We know this partly from our own Chartered ABS survey work and the ‘Pathways to Success’ project, but also from HESA and other data sources.

Research value, impact and funding

Our recent meetings with government are part of a wider awareness-raising campaign by the Chartered ABS, and the direct result of our position paper: ‘Enhancing the Added Value of Business and Management Research in the UK’. This focuses on how we can better leverage current research and further develop our research to meet some of the country’s economic and social challenges. While this might sound grandiose we feel that there is a major opportunity for business schools and government to work more closely together to tackle these ‘big problems’.

One of the reasons that this may become a missed opportunity is the widespread ignorance about our sheer scale and scope (above). Another is the small and declining amount of government research funding that is awarded to business schools. This is particularly significant, if you take this to indicate external perceptions of the ‘value-add’ of this research in the context of these grand challenges. The position paper provides much of the detail, but it is worth putting this into perspective at a time when we are seeing a welcome increase in HEI funding generally.

Not only has funding from UK sources for business and management research declined by 25% in real terms over the last six years, it has always been surprisingly low, given our size. A quick estimate shows that of the £7 billion pot overseen by UKRI, Research England receives just over half (£3.6 billion), the EPSRC and MRC about 11% each, InnovateUK 9% and the ESRC just over 2%. This in itself gives an indication of the value attached to the social sciences generally.

Taking the 19 core discipline areas funded by the ESRC, business and management (B&M) sits in the top half of the distribution in terms of proposals and in the bottom half in terms of funding awarded. In fact, in an analysis of success rates over 3 years (2014/15 to 2016/17) its success rate was 14.4%, the 3rd lowest of the 19 subject areas. 14 out of 19 disciplines have success rates of over 20% (social anthropology achieves 33%). Putting this into real money terms, Sociology received £66 million in grants for this period (over 18% of the total £360 million awarded) and B&M received £9.6 million. Taking this brief analysis one step further, B&M faculty make up an estimated 20% of all UK-based social scientists but received less than 3% of ESRC funding, in this period.

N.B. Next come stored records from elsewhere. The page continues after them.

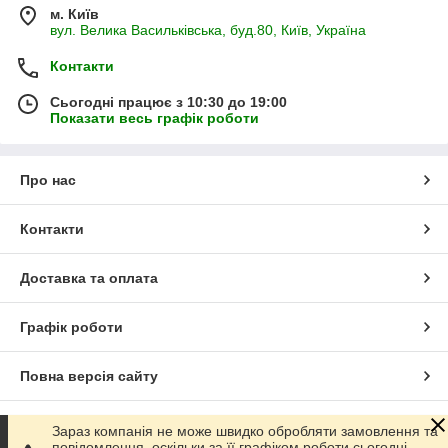
м. Київ
вул. Велика Васильківська, буд.80, Київ, Україна
Контакти
Сьогодні працює з 10:30 до 19:00
Показати весь графік роботи
Про нас
Контакти
Доставка та оплата
Графік роботи
Повна версія сайту
Сайт створено на маркетплейсі
Prom.ua
Зараз компанія не може швидко обробляти замовлення та
повідомлення, оскільки за її графіком роботи сьогодні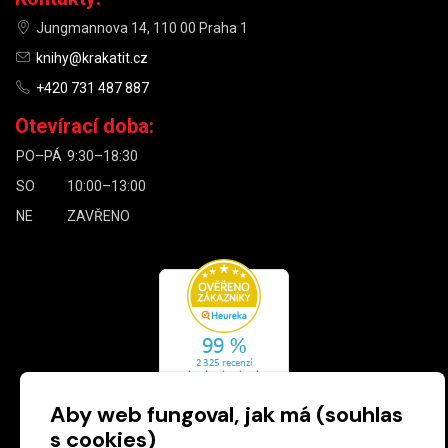
Jungmannova 14, 110 00 Praha 1
knihy@krakatit.cz
+420 731 487 887
Otevírací doba:
PO–PÁ
9:30–18:30
SO
10:00–13:00
NE
ZAVŘENO
Aby web fungoval, jak má (souhlas
s cookies)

Clearly there are a range of complex reasons for this mismatch. The point of this piece, our initiative and the above meetings is not to complain about the funding shortfall, but to highlight the opportunity. In a time of major economic, social and political uncertainty (including but well beyond Brexit) we need to leverage all of our national intellectual assets and focus our problem-solving capabilities on these key challenges. Yet a very large pool of relevant expertise is not being utilised in this effort, partly because of funding, but also because of the lack of other incentives, bridging and ‘translation’ mechanisms. Some practical propositions to progress this agenda are highlighted in the full paper.

Finally, while government bodies and a range of national stakeholders need to be made more aware of the current and potential future added-value of our business schools, business schools also need to step up to the challenge. We should be focusing more of our time, resources, knowledge and expertise on the things that matter to the rest of the country.

 

Professor Simon Collinson is Professor of International Business and Innovation and Deputy Pro-Vice-Chancellor for Regional Economic Engagement at Birmingham Business School, University of Birmingham. He is the Chair of the Chartered ABS.